Segment Open
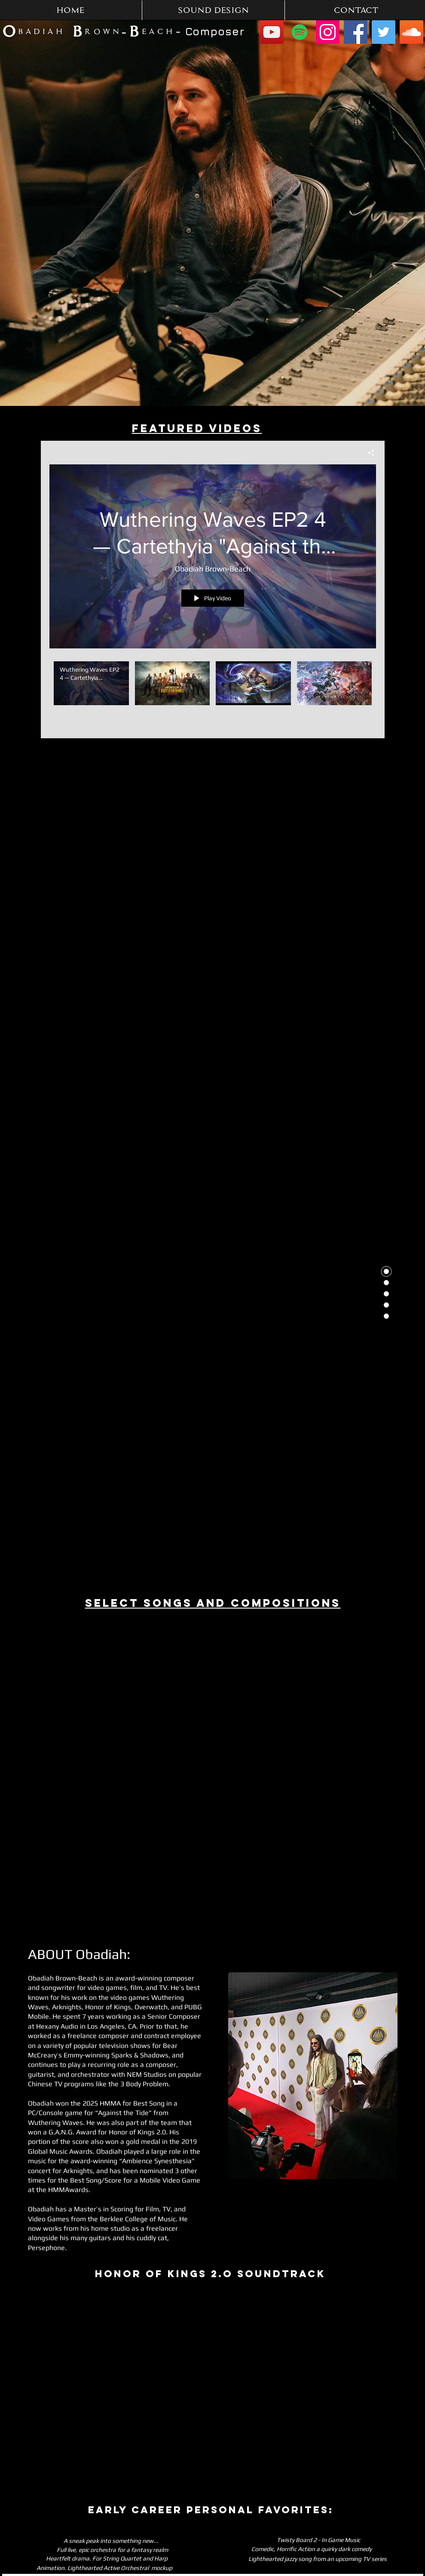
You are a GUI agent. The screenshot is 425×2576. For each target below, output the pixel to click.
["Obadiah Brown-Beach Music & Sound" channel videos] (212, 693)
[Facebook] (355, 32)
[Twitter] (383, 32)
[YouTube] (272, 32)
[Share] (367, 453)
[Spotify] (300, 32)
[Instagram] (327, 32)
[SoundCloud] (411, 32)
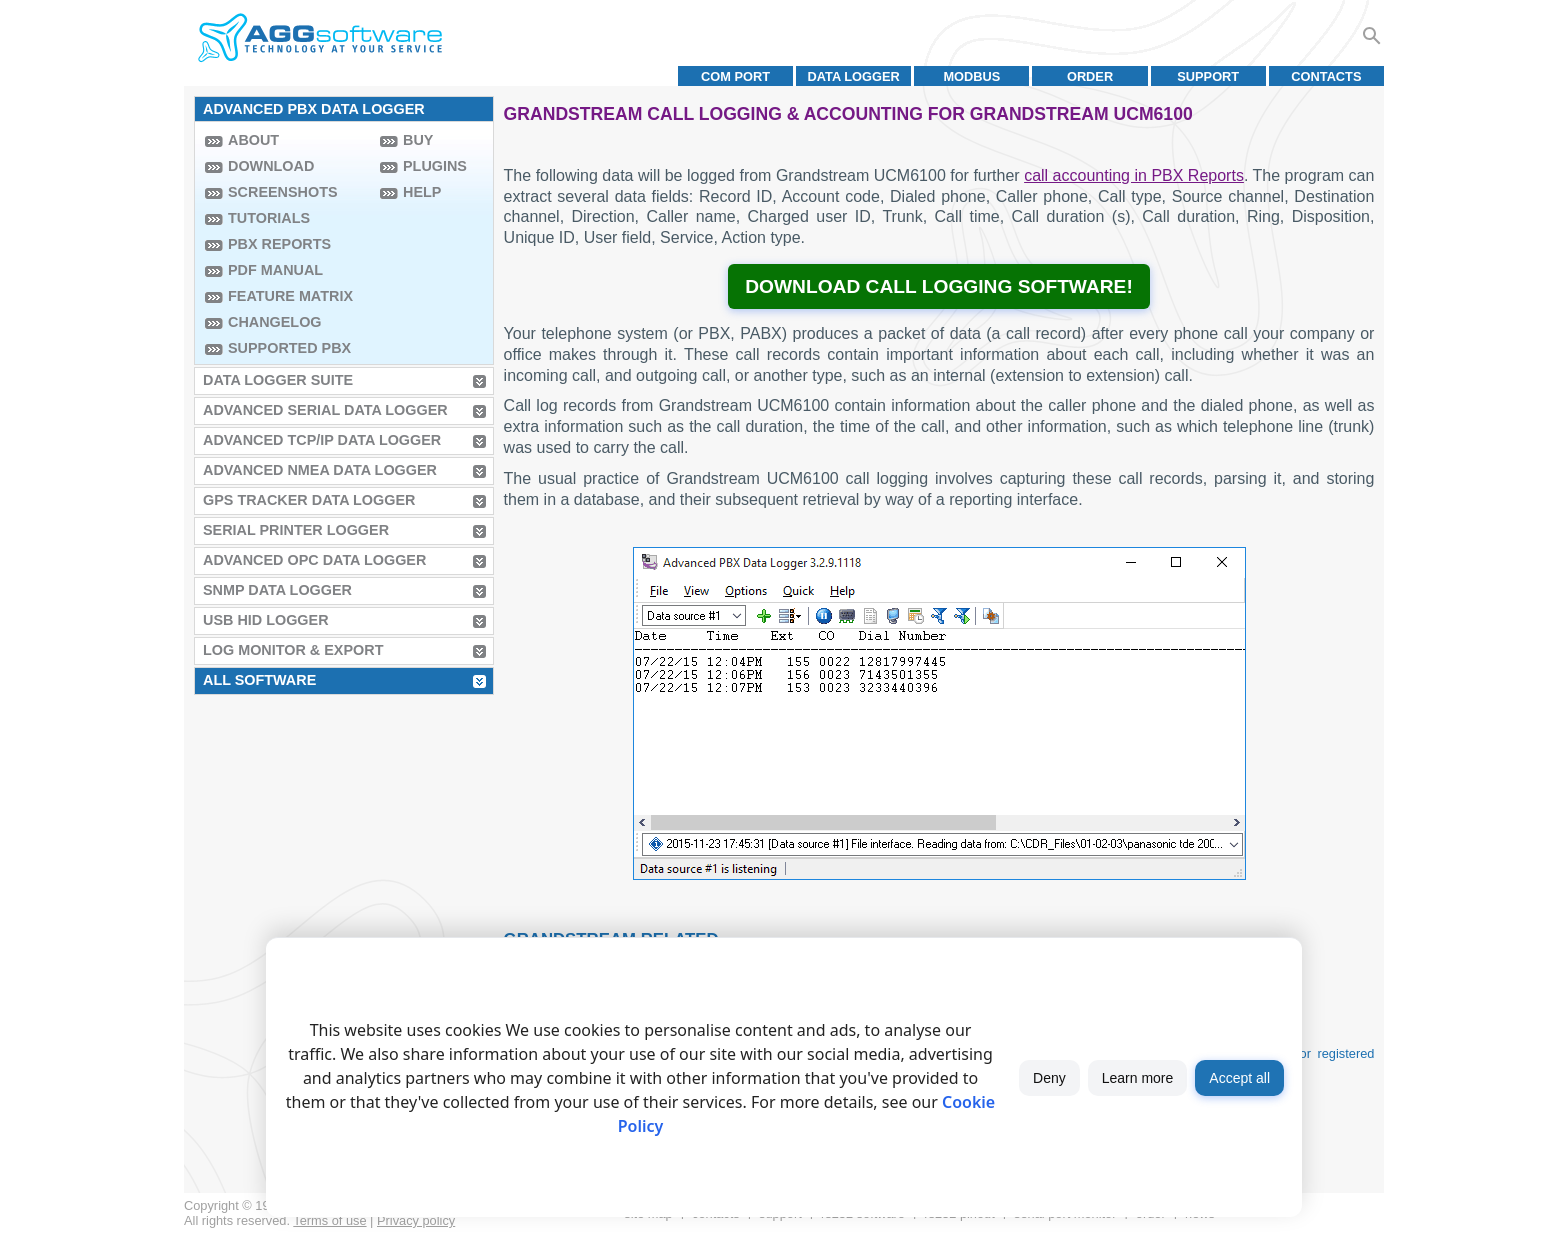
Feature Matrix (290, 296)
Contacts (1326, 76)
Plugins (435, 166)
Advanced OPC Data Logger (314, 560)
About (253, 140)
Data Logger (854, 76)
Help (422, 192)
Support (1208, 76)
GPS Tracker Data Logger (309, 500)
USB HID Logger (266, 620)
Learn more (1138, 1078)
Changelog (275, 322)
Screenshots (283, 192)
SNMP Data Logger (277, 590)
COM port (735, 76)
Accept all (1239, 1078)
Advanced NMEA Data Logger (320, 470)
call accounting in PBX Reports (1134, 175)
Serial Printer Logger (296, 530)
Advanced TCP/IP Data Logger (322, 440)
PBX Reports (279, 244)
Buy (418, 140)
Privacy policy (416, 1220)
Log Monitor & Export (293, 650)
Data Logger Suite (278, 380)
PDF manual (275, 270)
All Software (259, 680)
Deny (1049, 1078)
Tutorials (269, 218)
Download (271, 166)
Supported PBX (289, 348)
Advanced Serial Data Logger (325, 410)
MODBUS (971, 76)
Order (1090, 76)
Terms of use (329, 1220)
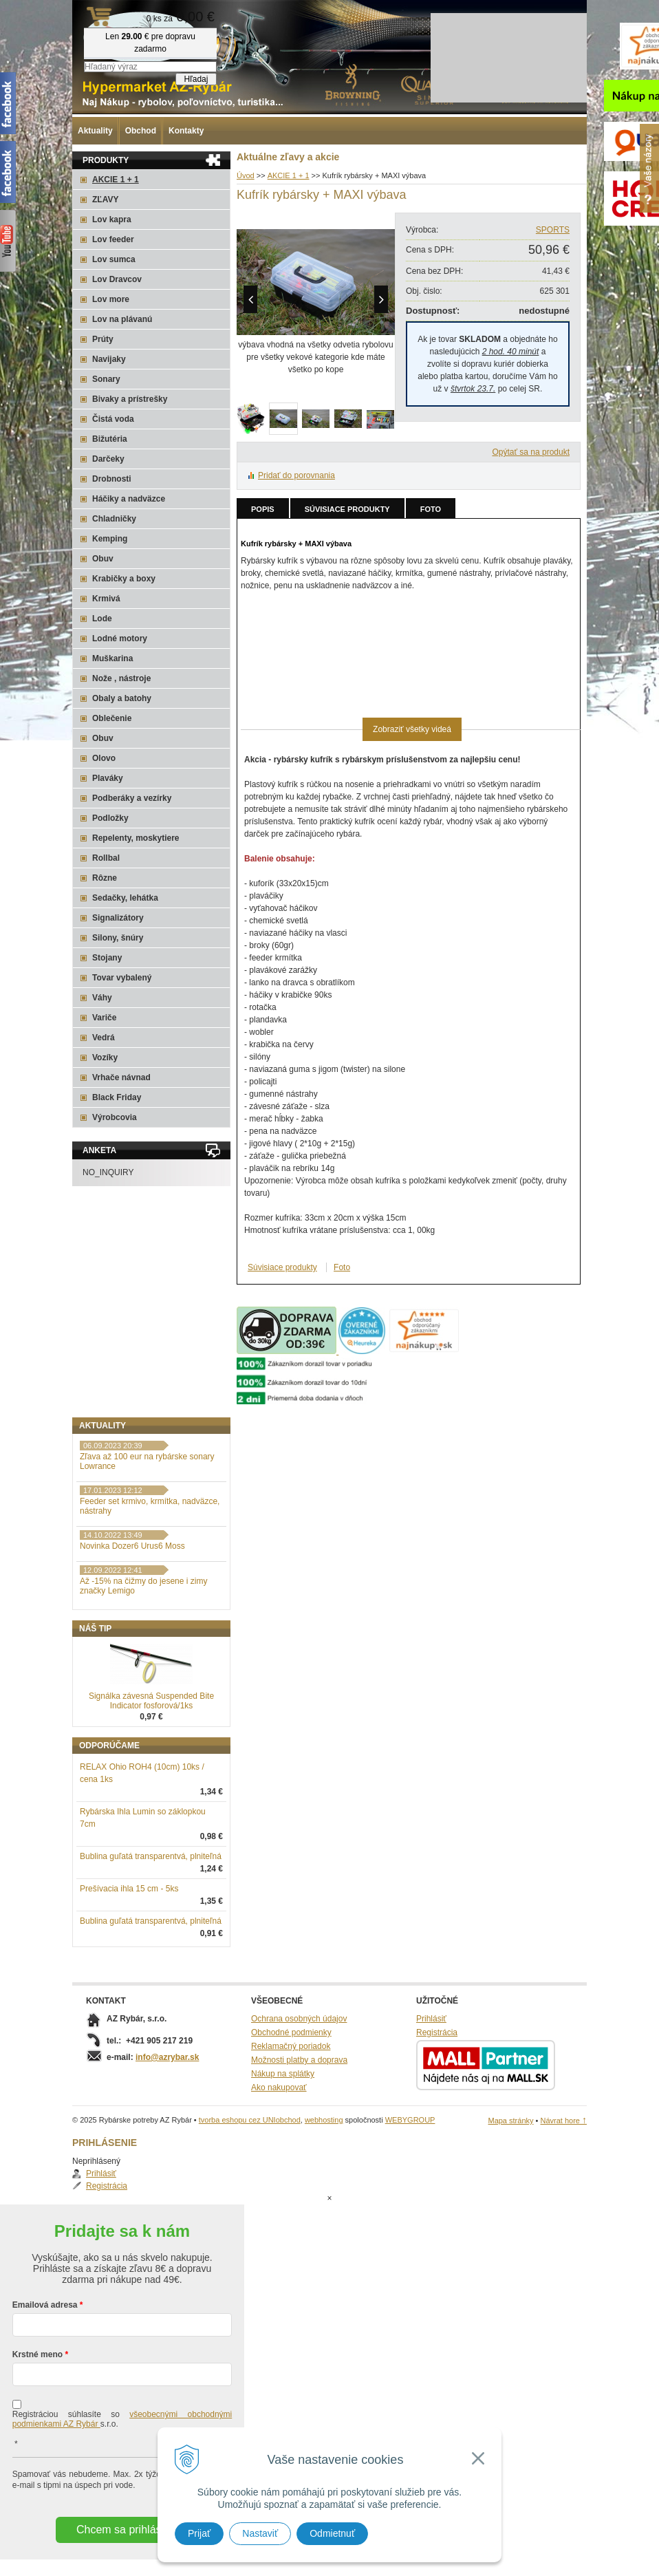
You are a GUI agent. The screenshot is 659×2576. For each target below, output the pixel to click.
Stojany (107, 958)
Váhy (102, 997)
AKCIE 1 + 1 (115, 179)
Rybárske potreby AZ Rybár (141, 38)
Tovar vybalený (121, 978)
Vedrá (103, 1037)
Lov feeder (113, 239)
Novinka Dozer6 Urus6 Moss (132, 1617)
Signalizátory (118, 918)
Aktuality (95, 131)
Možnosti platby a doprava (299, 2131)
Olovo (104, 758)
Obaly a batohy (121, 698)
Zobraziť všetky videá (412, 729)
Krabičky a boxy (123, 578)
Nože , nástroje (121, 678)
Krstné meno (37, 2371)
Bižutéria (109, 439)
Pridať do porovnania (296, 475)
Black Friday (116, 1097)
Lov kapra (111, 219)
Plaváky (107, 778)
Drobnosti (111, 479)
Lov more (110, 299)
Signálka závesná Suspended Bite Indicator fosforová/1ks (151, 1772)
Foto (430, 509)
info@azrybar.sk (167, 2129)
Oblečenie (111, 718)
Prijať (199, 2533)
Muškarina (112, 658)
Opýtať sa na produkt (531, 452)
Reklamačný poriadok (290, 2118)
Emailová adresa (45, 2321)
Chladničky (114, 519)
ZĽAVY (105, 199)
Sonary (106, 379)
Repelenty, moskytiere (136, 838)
Segment Closed
[HOW TO COMPLETE THIS TASK]:
Please transcribe all of the records above exactly, leaving out any pictures.

[RESULT]:
You are a GUI agent. The screenshot is 425×2576. For each target below, output the pixel to click.
["Obadiah Brown-Beach Music & Sound" channel videos] (212, 693)
[Facebook] (355, 32)
[Twitter] (383, 32)
[YouTube] (272, 32)
[Share] (367, 453)
[Spotify] (300, 32)
[Instagram] (327, 32)
[SoundCloud] (411, 32)
Feature Matrix (290, 296)
Contacts (1326, 76)
Plugins (435, 166)
Advanced OPC Data Logger (314, 560)
About (253, 140)
Data Logger (854, 76)
Help (422, 192)
Support (1208, 76)
GPS Tracker Data Logger (309, 500)
USB HID Logger (266, 620)
Learn more (1138, 1078)
Changelog (275, 322)
Screenshots (283, 192)
SNMP Data Logger (277, 590)
COM port (735, 76)
Accept all (1239, 1078)
Advanced NMEA Data Logger (320, 470)
call accounting in PBX Reports (1134, 175)
Serial Printer Logger (296, 530)
Advanced TCP/IP Data Logger (322, 440)
PBX Reports (279, 244)
Buy (418, 140)
Privacy policy (416, 1220)
Log Monitor & Export (293, 650)
Data Logger Suite (278, 380)
PDF manual (275, 270)
All Software (259, 680)
Deny (1049, 1078)
Tutorials (269, 218)
Download (271, 166)
Supported PBX (289, 348)
Advanced Serial Data Logger (325, 410)
MODBUS (971, 76)
Order (1090, 76)
Terms of use (329, 1220)
You are a GUI agent. The screenshot is 659×2576. For each target below, output the pixel to click.
Stojany (107, 958)
Váhy (102, 997)
AKCIE 1 + 1 (115, 179)
Rybárske potreby AZ Rybár (141, 38)
Tovar vybalený (121, 978)
Vedrá (103, 1037)
Lov feeder (113, 239)
Novinka Dozer6 Urus6 Moss (132, 1617)
Signalizátory (118, 918)
Aktuality (95, 131)
Možnosti platby a doprava (299, 2131)
Olovo (104, 758)
Obaly a batohy (121, 698)
Zobraziť všetky videá (412, 729)
Krabičky a boxy (123, 578)
Nože , nástroje (121, 678)
Krstné meno (37, 2371)
Bižutéria (109, 439)
Pridať do porovnania (296, 475)
Black Friday (116, 1097)
Lov kapra (111, 219)
Plaváky (107, 778)
Drobnosti (111, 479)
Lov more (110, 299)
Signálka závesná Suspended Bite Indicator fosforová/1ks (151, 1772)
Foto (430, 509)
info@azrybar.sk (167, 2129)
Oblečenie (111, 718)
Prijať (199, 2533)
Muškarina (112, 658)
Opýtať sa na produkt (531, 452)
Reklamačný poriadok (290, 2118)
Emailová adresa (45, 2321)
Chladničky (114, 519)
ZĽAVY (105, 199)
Sonary (106, 379)
Repelenty, moskytiere (136, 838)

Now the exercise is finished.